TASK TO COMPLETE: With the pictures left aside, write out the entries that follow exactly.

EXERCISE MATERIALS:

***

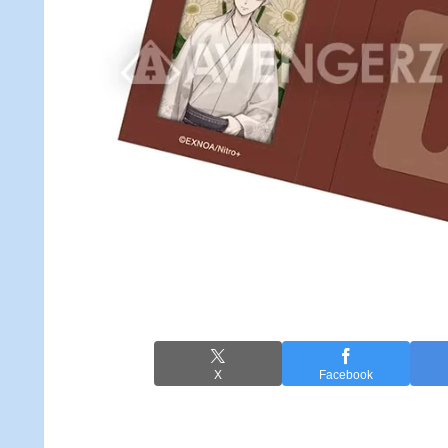
X
Facebook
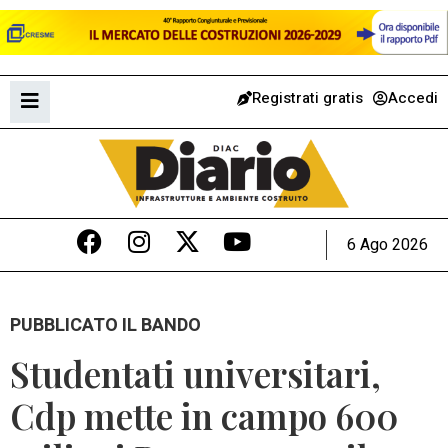
Registrati gratis
Accedi
6 Ago 2026
PUBBLICATO IL BANDO
Studentati universitari,
Cdp mette in campo 600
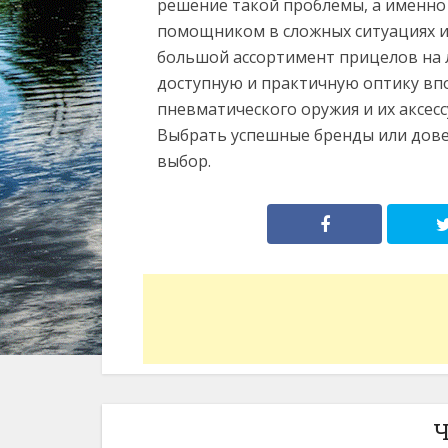
решение такой проблемы, а именно
помощником в сложных ситуациях и 
большой ассортимент прицелов на 
доступную и практичную оптику в
пневматического оружия и их аксесс
Выбрать успешные бренды или дов
выбор.
Ч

***

OUTPUT:
X
Facebook
Registrati gratis
Accedi
6 Ago 2026
PUBBLICATO IL BANDO
Studentati universitari,
Cdp mette in campo 600
решение такой проблемы, а именно
помощником в сложных ситуациях и 
большой ассортимент прицелов на 
доступную и практичную оптику в
пневматического оружия и их аксесс
Выбрать успешные бренды или дов
выбор.
Ч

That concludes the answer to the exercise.